▸ WHAT YOU WILL DO
Please reproduce each of the following entries exactly.

▸ AVAILABLE RECORDS
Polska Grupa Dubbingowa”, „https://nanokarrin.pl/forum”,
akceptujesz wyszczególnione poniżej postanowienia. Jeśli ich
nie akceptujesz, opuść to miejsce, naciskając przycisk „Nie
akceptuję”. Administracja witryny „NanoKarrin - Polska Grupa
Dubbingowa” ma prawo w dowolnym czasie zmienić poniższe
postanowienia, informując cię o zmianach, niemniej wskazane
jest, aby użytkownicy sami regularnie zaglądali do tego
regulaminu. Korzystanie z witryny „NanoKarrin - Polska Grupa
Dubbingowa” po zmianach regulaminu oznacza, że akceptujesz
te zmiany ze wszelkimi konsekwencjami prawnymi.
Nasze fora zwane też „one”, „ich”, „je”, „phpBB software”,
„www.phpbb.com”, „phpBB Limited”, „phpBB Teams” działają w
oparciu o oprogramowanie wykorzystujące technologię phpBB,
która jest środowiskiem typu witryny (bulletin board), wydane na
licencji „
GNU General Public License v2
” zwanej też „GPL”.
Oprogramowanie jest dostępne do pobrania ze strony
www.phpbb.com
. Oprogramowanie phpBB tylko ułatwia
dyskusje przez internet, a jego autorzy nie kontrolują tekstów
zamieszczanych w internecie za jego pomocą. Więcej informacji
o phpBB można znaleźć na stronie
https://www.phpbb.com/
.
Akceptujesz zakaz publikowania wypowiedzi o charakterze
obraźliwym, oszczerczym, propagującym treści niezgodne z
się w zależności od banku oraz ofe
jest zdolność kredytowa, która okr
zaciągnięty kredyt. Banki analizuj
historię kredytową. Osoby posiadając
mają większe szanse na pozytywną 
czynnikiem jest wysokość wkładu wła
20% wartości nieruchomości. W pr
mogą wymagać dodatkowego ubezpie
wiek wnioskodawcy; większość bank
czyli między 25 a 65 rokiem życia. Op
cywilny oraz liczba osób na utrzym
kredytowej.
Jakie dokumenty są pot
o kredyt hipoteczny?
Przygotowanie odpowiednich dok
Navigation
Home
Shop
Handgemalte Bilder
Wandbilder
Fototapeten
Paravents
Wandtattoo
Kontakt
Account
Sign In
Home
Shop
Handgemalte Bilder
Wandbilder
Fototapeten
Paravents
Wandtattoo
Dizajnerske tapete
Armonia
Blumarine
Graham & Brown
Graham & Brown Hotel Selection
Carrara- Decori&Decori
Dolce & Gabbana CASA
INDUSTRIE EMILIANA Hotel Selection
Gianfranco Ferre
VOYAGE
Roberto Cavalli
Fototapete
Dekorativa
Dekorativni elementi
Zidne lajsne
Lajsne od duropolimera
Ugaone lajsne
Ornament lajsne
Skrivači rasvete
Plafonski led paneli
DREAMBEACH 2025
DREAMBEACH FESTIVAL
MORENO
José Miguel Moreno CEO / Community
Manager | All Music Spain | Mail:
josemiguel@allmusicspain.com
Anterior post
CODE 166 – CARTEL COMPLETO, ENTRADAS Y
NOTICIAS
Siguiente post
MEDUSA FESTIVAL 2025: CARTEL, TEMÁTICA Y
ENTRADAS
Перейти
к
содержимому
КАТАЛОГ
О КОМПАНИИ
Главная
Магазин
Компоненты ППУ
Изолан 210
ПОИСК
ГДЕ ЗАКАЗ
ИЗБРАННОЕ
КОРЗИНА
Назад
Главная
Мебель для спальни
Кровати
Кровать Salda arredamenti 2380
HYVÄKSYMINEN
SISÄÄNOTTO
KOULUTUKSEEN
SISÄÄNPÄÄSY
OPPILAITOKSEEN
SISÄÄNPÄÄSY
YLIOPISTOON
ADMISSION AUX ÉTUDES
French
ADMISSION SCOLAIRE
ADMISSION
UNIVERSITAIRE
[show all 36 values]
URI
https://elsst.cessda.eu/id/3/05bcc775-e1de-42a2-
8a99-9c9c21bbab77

▸ SOLUTION FOR THIS EXERCISE
Polska Grupa Dubbingowa”, „https://nanokarrin.pl/forum”,
akceptujesz wyszczególnione poniżej postanowienia. Jeśli ich
nie akceptujesz, opuść to miejsce, naciskając przycisk „Nie
akceptuję”. Administracja witryny „NanoKarrin - Polska Grupa
Dubbingowa” ma prawo w dowolnym czasie zmienić poniższe
postanowienia, informując cię o zmianach, niemniej wskazane
jest, aby użytkownicy sami regularnie zaglądali do tego
regulaminu. Korzystanie z witryny „NanoKarrin - Polska Grupa
Dubbingowa” po zmianach regulaminu oznacza, że akceptujesz
te zmiany ze wszelkimi konsekwencjami prawnymi.
Nasze fora zwane też „one”, „ich”, „je”, „phpBB software”,
„www.phpbb.com”, „phpBB Limited”, „phpBB Teams” działają w
oparciu o oprogramowanie wykorzystujące technologię phpBB,
która jest środowiskiem typu witryny (bulletin board), wydane na
licencji „
GNU General Public License v2
” zwanej też „GPL”.
Oprogramowanie jest dostępne do pobrania ze strony
www.phpbb.com
. Oprogramowanie phpBB tylko ułatwia
dyskusje przez internet, a jego autorzy nie kontrolują tekstów
zamieszczanych w internecie za jego pomocą. Więcej informacji
o phpBB można znaleźć na stronie
https://www.phpbb.com/
.
Akceptujesz zakaz publikowania wypowiedzi o charakterze
obraźliwym, oszczerczym, propagującym treści niezgodne z
się w zależności od banku oraz ofe
jest zdolność kredytowa, która okr
zaciągnięty kredyt. Banki analizuj
historię kredytową. Osoby posiadając
mają większe szanse na pozytywną 
czynnikiem jest wysokość wkładu wła
20% wartości nieruchomości. W pr
mogą wymagać dodatkowego ubezpie
wiek wnioskodawcy; większość bank
czyli między 25 a 65 rokiem życia. Op
cywilny oraz liczba osób na utrzym
kredytowej.
Jakie dokumenty są pot
o kredyt hipoteczny?
Przygotowanie odpowiednich dok
Navigation
Home
Shop
Handgemalte Bilder
Wandbilder
Fototapeten
Paravents
Wandtattoo
Kontakt
Account
Sign In
Home
Shop
Handgemalte Bilder
Wandbilder
Fototapeten
Paravents
Wandtattoo
Dizajnerske tapete
Armonia
Blumarine
Graham & Brown
Graham & Brown Hotel Selection
Carrara- Decori&Decori
Dolce & Gabbana CASA
INDUSTRIE EMILIANA Hotel Selection
Gianfranco Ferre
VOYAGE
Roberto Cavalli
Fototapete
Dekorativa
Dekorativni elementi
Zidne lajsne
Lajsne od duropolimera
Ugaone lajsne
Ornament lajsne
Skrivači rasvete
Plafonski led paneli
DREAMBEACH 2025
DREAMBEACH FESTIVAL
MORENO
José Miguel Moreno CEO / Community
Manager | All Music Spain | Mail:
josemiguel@allmusicspain.com
Anterior post
CODE 166 – CARTEL COMPLETO, ENTRADAS Y
NOTICIAS
Siguiente post
MEDUSA FESTIVAL 2025: CARTEL, TEMÁTICA Y
ENTRADAS
Перейти
к
содержимому
КАТАЛОГ
О КОМПАНИИ
Главная
Магазин
Компоненты ППУ
Изолан 210
ПОИСК
ГДЕ ЗАКАЗ
ИЗБРАННОЕ
КОРЗИНА
Назад
Главная
Мебель для спальни
Кровати
Кровать Salda arredamenti 2380
HYVÄKSYMINEN
SISÄÄNOTTO
KOULUTUKSEEN
SISÄÄNPÄÄSY
OPPILAITOKSEEN
SISÄÄNPÄÄSY
YLIOPISTOON
ADMISSION AUX ÉTUDES
French
ADMISSION SCOLAIRE
ADMISSION
UNIVERSITAIRE
[show all 36 values]
URI
https://elsst.cessda.eu/id/3/05bcc775-e1de-42a2-
8a99-9c9c21bbab77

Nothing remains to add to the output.